There are significant racial disparities in COVID-19 infection, morbidity, and mortality rates, with African
Americans and older adults especially vulnerable to having poor outcomes. It is now apparent that the impact
of COVID-19 persists beyond the acute infection period, and that ‘long haulers’ (i.e., persons > 4 weeks post-
acute infection) continue to experience symptoms that negatively affect their activities of daily living and quality
of life. Of these sequelae, the prevalence, phenotypes, and longitudinal course of post-acute COVID-19
cognitive impairments (PCCI) have not been systematically investigated. There is a need to characterize and
to identify risk factors and mechanisms responsible for these long term impairments, especially in older adult
African Americans who by virtue of their high prevalence of disease-specific comorbidities and socioeconomic
risk factors, are a particularly vulnerable group for neurocognitive sequelae and neurodegenerative brain
diseases including Alzheimer’s disease and related disorders. We propose a prospective longitudinal study
of PCCI in 407 African Americans 50 years and older with a history of COVID-19 infection (symptomatic or
asymptomatic).
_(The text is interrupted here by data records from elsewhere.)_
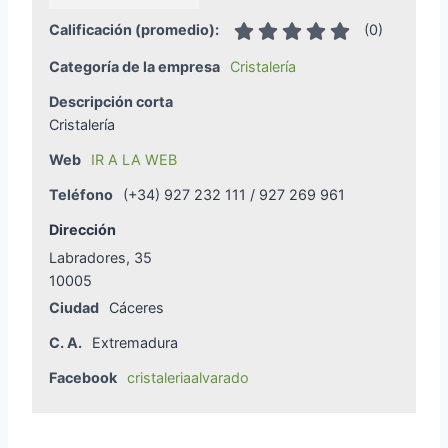
Calificación (promedio):
(
0
)
Categoría de la empresa
Cristalería
Descripción corta
Cristalería
Web
IR A LA WEB
Teléfono
(+34) 927 232 111 / 927 269 961
Dirección
Labradores, 35
10005
Ciudad
Cáceres
C. A.
Extremadura
Facebook
cristaleriaalvarado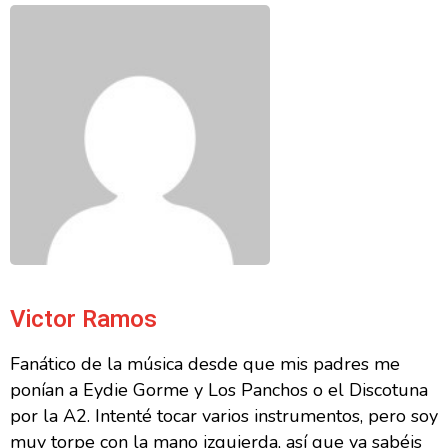
Victor Ramos
Fanático de la música desde que mis padres me
ponían a Eydie Gorme y Los Panchos o el Discotuna
por la A2. Intenté tocar varios instrumentos, pero soy
muy torpe con la mano izquierda, así que ya sabéis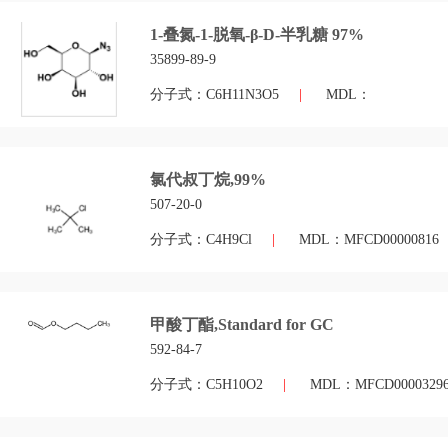
1-叠氮-1-脱氧-β-D-半乳糖 97%
35899-89-9
分子式：C6H11N3O5
|
MDL：
氯代叔丁烷,99%
507-20-0
分子式：C4H9Cl
|
MDL：MFCD00000816
甲酸丁酯,Standard for GC
592-84-7
分子式：C5H10O2
|
MDL：MFCD0000329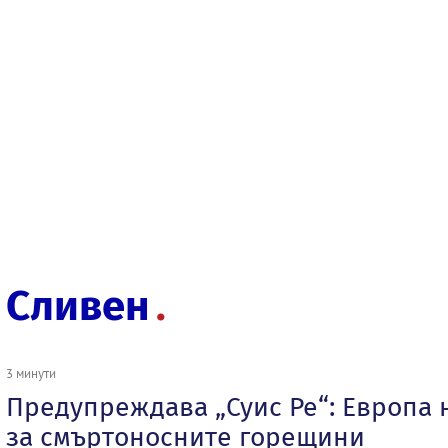
Сливен
3 минути
Предупреждава „Суис Ре“: Европа 
за смъртоносните горещини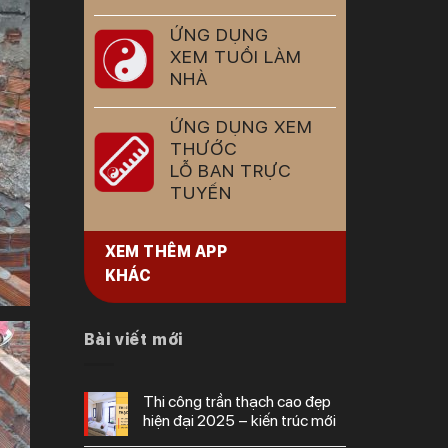
ỨNG DỤNG
XEM TUỔI LÀM
NHÀ
ỨNG DỤNG XEM
THƯỚC
LỖ BAN TRỰC
TUYẾN
XEM THÊM APP
KHÁC
Bài viết mới
thi công trần thạch cao đẹp
hiện đại 2025 – kiến trúc mới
Participants will receive comprehensive assessments including cognitive testing,
neuroimaging, cardiovascular evaluation (endothelial function, 6-minute walk test, ECG monitoring) and
biospecimen collection and analyses including blood and cerebrospinal fluid (Apolipoprotein-e, coagulopathy,
viral immunity and proteomic measures of inflammation, neurodegeneration, and other pathways). Aim 1 will
characterize the neuropsychological profiles and the longitudinal course of PCCI in older African Americans,
and test the hypothesis that attention, memory, and executive functioning are most affected. In Aim 2, we will
determine factors associated with prevalent PCCI at study baseline and their persistence in older African
Americans, with the prediction that risk factors such as older age, multiple comorbidities, and poor social
determinant of health indicators are associated with prevalent and persistent/progressive PCCI. Aim 3 will
determine molecular, cardiovascular and neuroimaging characteristics related to prevalent and persistent or
progressive PCCI in older African Americans, with the hypothesis that higher levels of systemic and neuro-
inflammation, pro-atherothrombotic state, APOe4 allele and AD biomarker pathology, impaired peripheral and
cerebral endothelial function and measures of brain connectivity are related to prevalent and persistent or
progressive PCCI. We expect that the findings of this study will have a positive impact in guiding clinical
decision making and informing public health policy.